Sounds intriguing, yet predictable, right? With time travel crime movies, we know that plots will get snarly, guns will blaze, and only a last-minute twist related to the time stream will wrap things up. And that all happens with Looper. But Johnson throws in a very large nod to a (literally) foreign genre, namely anime. In the film's opening moments, Joe narrates that a small proportion of the population dubbed "TKs" has a genetic mutation that allows them to manipulate small objects. An interesting yet largely undeveloped idea, or so I thought initially. Johnson, though, sneaks in subtle little clues that more is going on than meets the eye. Joe meets an attractive single mother named Sara who can levitate heavier objects, such as a cigarette lighter. (Most TKs can only manage coins.) She exhibits an odd fear of her young son, Cid, and when Cid throws a fit at one point, Sara locks herself in gun safe. Very odd. The truth only comes out when a bounty hunter bursts in on the trio. Cid's face goes vengeful, all sounds fade to a static buzzing, Sara yanks Joe from the house, and the bounty hunter violently transmutes into a red mist. With a few subtle clues and a sudden shocking shift, Johnson thrusts viewers into the violent world of Elfin Lied and Galerians, where children can handily dispose of assailants using on the power of the minds. And you know what? It doesn't seem the least bit out of place.

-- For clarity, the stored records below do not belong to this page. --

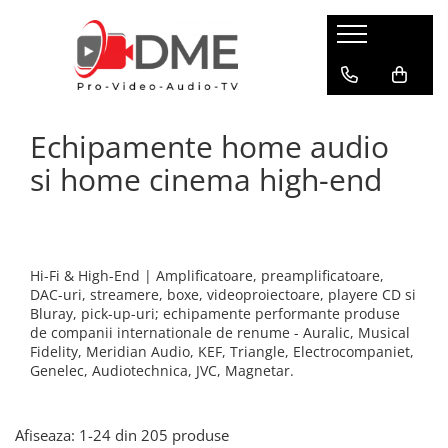
HOME AUDIO
HOME CINEMA
PRO AUDIO
PRO VIDEO
BOXE PASIVE & SUBWOOFER
Amplificatoare multi-channel
IP Audio Streaming
Camere si sisteme robotice
Echipamente home audio
Boxe de podea
Videoproiectoare
Sisteme de intercomunicatie
Flux de lucru media
Boxe de raft
si home cinema high-end
Media Playere
Grafica & Decor Virtual
BOXE AMPLIFICATE
Procesoare surround
Infrastructura TV
Sisteme Hi-Fi cu boxe amplificate
Stocare media
Management de continut
Boxe Wi-Fi / Multiroom
Procesarea semnalului
Boxe arhitecturale
Hi-Fi & High-End | Amplificatoare, preamplificatoare,
Productie live
DAC-uri, streamere, boxe, videoproiectoare, playere CD si
PICK-UP
Bluray, pick-up-uri; echipamente performante produse
Productie TV remote
Pick-UP-uri
de companii internationale de renume - Auralic, Musical
Fidelity, Meridian Audio, KEF, Triangle, Electrocompaniet,
Servere video
ACCESORII AV
Genelec, Audiotechnica, JVC, Magnetar.
Sisteme de control TV
Cabluri alimentare retea
Filtre audio
Sisteme de rutare
Afiseaza:
1-
24
din
205
produse
Amplificatoare integrate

Side Effects goes a step further: It actively deceives audiences as to its genre. Well, perhaps "deceived" is a bit too strong of a word. At first, Soderbergh leaves every impression that he aims to indict the drug industry with his tale about a depressed young woman named Emily who crashes her car into a wall and then murders her husband while on an antidepressant. Her physician, Dr. Banks, likes to get chummy with pharmaceutical reps and takes on drug trials to earn a little extra dough. He has no problem slipping to his wife pills that he thinks will help her with a big job interview or self-medicating with tons of Red Bull. ("Better living through chemistry," he quips to a disapproving nurse as he swills a 16-ounce can.) He seems to believe those sunny drug ads that pop up during daytime TV, but doesn't even know the medication that he's placed Emily on could have serious side effects, such as, say, causing her to go stabby stabby on her just-released-from-jail-insider-trading hubby during a fugue.
At first, I didn't want to see Side Effects because -- frankly -- I'm tired of progressive social statements masquerading as narratives. (The Constant Gardener, I'm looking at you.) What a relief to realize at the halfway mark that all of those high-minded sentiments were camouflage. Soderbergh doesn't want to condemn anyone; he's simply looking to create a super-complex and gripping thriller in the vein of 2007's Fracture. Isn't it interesting how the pharmaceutical sector of the stock market went into conniptions after Emily carved up her husband? Why did her former psychiatrist write an article on how the drug might cause sleepwalking, an article that doesn't seem to have received much attention? And why did Emily bother to buckle her seatbelt before that vehicular suicide attempt? Now you see why I hesitate to call the genre shift "deception." The clues are all there, even if it takes a jaw-dropping revelation for us to piece them together.
Such clues seem key to storytellers who want to pleasantly trick their audiences. Viewers or readers can accept any number of unexpected developments if we give them warnings, however subtle, first.